Dejé el libro y me senté en el sillón, sin importarme por primera vez el olor a almizcle que parecía omnipresente en el campamento.

—Es que… —dije, abrumada de vergüenza. Recordé la noche en la consulta de la doctora, antes de abandonar el colegio. La profesora Florence me había explicado que el rey quería repoblar la tierra de forma eficaz, sin las complicaciones de las familias, los matrimonios y el amor. Según ella, las chicas lo habían hecho de buena gana al principio. Tenía cierta lógica tortuosa. Seguramente pensaron que, si temíamos a los hombres, nunca los desearíamos y jamás necesitaríamos amor ni tener familias propias. Y así haríamos de mejor grado cualquier cosa que nos pidiesen—. Resulta que me lo enseñaron así.

Desvié la mirada para que él no me viese los ojos, anegados por la emoción. Había estudiado muchísimo en el colegio, cogiendo apuntes detallados de cada lección, garabateando en los márgenes de los cuadernos hasta que se me entumecían los dedos. ¿Y para qué? ¿Para llenarme la cabeza de mentiras?

—A veces me parece que no sé las cosas que debería saber, y que, por el contrario, todo lo que sé es completamente falso. —Me clavé las uñas en la mano, frustrada, y la furia me desbordó. Me dirigí hacia la puerta, pero Caleb me cogió la mano y me obligó a retroceder.

—Espera. —Entrelazó sus dedos con los míos un instante, antes de soltarme—. ¿A qué te refieres?

—Doce años en el colegio y… ni siquiera sé nadar —comenté, recordando el pánico que había sentido aquella noche en el río. No sé cazar ni pescar; ni siquiera sabía en qué mundo vivía. Era alguien totalmente inútil.

—Eve —dijo cogiendo el ejemplar de Al faro del suelo—. Toma el libro. Puedes volver a leerlo… tú sola.

Permanecimos un instante en el pasillo de barro; la cabeza de Caleb rozaba el techo. Acaricié la tapa rota del libro, pensando en lo que él me había dicho. Tal vez allí, en aquel refugio, lejos de la profesora y de las clases, el libro fuese distinto. Tal vez también yo fuese distinta.
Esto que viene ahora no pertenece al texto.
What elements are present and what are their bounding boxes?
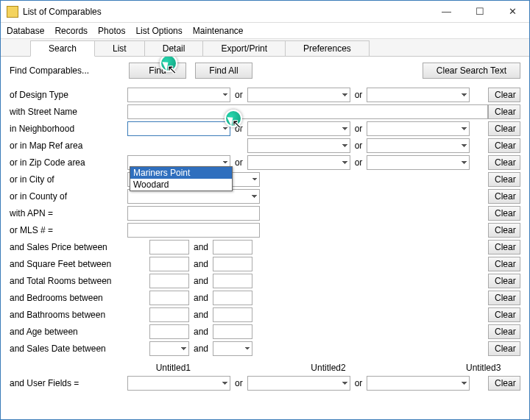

Escuché la sincronizada respiración de ambos.

—Esto no soluciona mi problema con la natación —respondí sin reprimir una sonrisa.
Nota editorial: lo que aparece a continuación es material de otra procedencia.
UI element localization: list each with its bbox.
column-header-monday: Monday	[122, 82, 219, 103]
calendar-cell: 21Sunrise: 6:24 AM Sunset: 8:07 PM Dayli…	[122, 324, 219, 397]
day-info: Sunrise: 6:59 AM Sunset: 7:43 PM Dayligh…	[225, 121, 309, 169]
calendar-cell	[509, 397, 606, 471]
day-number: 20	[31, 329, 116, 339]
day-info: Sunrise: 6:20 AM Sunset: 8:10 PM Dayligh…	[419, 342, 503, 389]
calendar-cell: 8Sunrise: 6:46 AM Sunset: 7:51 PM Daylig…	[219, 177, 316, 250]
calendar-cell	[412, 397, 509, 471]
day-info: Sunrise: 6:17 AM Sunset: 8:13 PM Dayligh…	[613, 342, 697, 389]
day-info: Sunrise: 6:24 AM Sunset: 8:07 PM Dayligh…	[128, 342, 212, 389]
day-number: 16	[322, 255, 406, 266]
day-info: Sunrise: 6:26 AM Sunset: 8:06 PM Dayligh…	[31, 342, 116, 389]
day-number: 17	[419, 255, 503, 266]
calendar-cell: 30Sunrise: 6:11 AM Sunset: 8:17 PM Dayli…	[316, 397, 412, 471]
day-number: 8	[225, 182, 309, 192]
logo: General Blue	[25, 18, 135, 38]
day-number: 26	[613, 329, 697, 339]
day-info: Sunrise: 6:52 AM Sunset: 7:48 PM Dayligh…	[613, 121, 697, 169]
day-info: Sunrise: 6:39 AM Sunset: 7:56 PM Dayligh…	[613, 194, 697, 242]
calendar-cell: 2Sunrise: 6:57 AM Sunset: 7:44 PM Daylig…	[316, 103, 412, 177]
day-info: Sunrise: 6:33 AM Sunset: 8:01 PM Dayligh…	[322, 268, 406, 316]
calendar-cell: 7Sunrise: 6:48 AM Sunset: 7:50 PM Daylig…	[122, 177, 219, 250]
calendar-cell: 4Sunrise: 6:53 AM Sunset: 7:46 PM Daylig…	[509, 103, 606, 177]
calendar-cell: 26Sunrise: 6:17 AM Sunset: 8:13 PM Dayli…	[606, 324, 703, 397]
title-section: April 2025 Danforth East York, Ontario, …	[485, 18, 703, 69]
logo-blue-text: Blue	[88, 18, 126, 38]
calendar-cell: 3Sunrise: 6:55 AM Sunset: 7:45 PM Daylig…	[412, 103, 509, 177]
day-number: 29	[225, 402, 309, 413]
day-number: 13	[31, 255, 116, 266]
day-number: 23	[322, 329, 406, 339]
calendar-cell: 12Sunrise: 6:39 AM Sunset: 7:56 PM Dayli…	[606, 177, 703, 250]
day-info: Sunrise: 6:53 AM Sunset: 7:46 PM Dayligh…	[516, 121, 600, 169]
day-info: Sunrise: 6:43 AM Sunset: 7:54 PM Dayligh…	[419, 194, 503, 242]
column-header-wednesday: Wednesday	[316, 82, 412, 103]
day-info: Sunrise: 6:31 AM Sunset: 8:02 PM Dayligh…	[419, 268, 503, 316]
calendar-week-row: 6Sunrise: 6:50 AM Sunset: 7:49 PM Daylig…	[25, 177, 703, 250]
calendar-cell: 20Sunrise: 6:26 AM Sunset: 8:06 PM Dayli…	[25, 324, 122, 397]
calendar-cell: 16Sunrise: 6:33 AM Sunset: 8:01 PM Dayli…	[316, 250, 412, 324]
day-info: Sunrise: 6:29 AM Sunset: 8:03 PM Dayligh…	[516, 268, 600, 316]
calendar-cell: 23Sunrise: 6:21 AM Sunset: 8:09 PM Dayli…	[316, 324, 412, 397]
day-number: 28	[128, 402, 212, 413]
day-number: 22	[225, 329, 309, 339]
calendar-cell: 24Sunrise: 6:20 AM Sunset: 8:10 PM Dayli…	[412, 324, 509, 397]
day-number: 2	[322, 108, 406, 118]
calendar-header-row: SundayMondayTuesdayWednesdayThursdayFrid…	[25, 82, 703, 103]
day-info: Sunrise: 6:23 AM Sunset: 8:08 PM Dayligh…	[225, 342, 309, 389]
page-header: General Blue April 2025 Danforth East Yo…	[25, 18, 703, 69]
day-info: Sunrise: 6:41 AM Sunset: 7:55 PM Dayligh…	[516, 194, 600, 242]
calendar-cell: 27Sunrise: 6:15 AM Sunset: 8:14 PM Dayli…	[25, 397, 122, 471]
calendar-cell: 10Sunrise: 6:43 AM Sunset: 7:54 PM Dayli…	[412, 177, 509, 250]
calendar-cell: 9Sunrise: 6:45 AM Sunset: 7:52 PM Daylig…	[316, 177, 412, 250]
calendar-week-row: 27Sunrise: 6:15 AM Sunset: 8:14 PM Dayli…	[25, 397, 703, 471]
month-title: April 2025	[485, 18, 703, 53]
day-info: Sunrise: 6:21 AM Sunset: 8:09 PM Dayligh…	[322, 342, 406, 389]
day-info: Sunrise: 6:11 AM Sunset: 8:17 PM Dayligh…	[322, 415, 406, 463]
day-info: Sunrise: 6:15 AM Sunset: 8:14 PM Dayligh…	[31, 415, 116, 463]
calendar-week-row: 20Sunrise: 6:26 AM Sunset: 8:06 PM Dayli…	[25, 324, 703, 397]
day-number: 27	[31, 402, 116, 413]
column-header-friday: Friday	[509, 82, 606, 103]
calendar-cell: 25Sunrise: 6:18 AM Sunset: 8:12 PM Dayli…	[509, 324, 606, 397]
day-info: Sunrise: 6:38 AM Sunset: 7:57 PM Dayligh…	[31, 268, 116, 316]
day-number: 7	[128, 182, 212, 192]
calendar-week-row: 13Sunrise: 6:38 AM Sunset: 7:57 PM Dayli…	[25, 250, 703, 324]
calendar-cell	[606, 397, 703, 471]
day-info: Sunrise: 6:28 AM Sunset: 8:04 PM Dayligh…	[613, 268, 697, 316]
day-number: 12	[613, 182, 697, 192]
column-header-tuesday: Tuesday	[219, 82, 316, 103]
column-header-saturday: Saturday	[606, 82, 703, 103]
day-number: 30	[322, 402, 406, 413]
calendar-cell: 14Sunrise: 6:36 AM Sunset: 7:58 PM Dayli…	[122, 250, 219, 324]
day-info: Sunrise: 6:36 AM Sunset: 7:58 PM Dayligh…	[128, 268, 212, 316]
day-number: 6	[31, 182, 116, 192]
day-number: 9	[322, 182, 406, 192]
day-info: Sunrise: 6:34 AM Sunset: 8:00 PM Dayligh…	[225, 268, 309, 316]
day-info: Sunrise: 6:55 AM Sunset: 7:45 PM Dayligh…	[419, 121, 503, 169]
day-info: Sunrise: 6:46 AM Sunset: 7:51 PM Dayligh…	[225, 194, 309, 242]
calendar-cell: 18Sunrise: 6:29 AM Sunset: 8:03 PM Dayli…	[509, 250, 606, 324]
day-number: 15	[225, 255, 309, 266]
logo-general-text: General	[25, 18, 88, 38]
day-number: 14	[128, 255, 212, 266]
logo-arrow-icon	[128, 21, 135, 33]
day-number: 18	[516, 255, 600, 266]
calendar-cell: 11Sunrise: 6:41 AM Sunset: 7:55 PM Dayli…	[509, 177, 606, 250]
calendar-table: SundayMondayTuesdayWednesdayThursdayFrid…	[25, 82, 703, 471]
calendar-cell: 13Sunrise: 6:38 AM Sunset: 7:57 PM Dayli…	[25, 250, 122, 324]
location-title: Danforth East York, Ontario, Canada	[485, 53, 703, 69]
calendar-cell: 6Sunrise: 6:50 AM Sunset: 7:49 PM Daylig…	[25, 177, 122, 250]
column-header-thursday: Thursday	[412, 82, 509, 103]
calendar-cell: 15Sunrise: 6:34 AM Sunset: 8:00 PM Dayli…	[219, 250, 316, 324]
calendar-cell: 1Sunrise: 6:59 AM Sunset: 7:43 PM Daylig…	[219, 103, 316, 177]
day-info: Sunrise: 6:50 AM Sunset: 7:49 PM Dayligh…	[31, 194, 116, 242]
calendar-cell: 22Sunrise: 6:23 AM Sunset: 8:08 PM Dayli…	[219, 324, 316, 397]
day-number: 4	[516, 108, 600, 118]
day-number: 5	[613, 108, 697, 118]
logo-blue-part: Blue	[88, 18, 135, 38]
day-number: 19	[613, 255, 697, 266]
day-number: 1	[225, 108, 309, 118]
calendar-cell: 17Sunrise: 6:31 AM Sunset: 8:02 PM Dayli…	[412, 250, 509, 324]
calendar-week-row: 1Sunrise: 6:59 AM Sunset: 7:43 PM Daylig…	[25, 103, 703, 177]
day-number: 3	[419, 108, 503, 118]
—Eso es lo más fácil. —Apoyó la mano en la pared, a unos centímetros de mi cabeza. Una sombra de barba desaliñada le cubría la barbilla y le brillaba a la luz de la linterna—. Puedo enseñarte a nadar en un día.
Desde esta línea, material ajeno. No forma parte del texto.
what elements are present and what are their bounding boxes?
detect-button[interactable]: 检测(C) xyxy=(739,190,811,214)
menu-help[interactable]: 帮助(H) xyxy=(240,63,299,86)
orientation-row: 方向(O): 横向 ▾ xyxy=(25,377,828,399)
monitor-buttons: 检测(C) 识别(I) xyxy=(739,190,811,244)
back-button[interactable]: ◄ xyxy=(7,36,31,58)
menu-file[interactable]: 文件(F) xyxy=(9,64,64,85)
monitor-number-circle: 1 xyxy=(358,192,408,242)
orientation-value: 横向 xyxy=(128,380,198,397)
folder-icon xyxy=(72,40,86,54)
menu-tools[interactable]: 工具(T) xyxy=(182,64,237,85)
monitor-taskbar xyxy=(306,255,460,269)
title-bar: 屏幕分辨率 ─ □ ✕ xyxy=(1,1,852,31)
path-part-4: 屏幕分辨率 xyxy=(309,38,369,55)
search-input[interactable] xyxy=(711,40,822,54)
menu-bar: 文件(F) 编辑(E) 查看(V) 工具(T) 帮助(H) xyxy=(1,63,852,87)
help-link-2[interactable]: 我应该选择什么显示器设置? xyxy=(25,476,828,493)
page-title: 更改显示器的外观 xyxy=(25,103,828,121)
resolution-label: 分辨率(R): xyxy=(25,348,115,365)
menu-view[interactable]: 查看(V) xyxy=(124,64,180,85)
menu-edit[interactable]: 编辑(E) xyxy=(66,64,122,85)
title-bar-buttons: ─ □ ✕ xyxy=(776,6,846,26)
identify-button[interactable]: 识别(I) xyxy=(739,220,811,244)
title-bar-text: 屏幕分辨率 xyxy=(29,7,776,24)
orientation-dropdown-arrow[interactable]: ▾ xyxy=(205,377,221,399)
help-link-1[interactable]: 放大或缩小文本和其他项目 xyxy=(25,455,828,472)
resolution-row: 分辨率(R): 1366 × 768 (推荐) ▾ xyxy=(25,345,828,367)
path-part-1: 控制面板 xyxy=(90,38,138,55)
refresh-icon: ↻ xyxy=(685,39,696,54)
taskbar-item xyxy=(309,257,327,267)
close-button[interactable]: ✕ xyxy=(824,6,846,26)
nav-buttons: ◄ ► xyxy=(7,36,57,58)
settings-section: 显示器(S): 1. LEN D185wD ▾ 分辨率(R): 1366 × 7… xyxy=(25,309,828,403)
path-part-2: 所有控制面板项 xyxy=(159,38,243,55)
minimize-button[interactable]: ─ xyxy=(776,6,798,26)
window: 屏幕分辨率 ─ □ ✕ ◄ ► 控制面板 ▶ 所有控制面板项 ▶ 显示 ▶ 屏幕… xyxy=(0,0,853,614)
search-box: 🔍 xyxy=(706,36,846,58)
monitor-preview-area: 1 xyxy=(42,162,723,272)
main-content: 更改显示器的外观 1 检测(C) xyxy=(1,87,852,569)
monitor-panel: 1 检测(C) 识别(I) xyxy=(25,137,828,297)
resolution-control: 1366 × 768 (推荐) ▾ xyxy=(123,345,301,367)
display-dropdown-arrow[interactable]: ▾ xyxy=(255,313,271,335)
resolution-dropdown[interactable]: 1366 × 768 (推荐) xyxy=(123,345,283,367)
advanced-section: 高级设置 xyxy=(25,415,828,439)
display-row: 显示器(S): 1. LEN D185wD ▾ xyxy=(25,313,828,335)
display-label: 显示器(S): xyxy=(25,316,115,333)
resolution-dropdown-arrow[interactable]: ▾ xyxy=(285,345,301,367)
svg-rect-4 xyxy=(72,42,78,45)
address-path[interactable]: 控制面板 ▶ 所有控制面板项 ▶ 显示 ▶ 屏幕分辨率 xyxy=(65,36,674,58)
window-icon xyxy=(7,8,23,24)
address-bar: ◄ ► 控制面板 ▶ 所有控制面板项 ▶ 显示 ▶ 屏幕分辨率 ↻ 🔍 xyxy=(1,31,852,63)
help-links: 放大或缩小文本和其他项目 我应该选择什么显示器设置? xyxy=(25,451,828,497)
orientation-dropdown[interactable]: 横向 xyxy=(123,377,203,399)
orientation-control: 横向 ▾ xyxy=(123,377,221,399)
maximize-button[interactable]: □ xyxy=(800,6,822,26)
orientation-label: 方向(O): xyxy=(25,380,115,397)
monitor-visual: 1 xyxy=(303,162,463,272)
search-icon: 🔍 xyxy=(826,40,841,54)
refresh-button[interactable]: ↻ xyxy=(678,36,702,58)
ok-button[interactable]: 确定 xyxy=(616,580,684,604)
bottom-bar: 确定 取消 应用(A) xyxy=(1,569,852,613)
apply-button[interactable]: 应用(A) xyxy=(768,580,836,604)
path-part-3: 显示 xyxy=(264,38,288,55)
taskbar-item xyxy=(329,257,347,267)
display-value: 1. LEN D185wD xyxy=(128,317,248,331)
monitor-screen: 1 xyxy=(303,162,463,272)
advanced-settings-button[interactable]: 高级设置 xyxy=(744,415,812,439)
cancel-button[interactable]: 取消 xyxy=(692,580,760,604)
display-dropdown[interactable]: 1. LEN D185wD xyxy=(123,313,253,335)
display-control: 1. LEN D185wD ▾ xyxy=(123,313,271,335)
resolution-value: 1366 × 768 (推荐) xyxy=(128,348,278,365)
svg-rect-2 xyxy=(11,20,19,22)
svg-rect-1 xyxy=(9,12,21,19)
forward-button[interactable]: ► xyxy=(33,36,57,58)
—¿En un día? —me extrañé, y me pregunté si también él oiría los bandazos de mi corazón—. No lo creo.

—Pues créelo. —Entablamos una lucha para ver quién desviaba primero la vista.

«Uno —conté mentalmente—, dos, tres».

Acabé por ceder, me deslicé bajo su brazo y me dirigí al túnel.

—Vale, quedamos en eso —acepté, y me marché hacia mi habitación. Cuando me di la vuelta, sus ojos seguían clavados en mí—. Buenas noches —susurré sintiendo el calor de su mirada, mientras caminaba por el húmedo y frío pasillo y volvía a mi cama.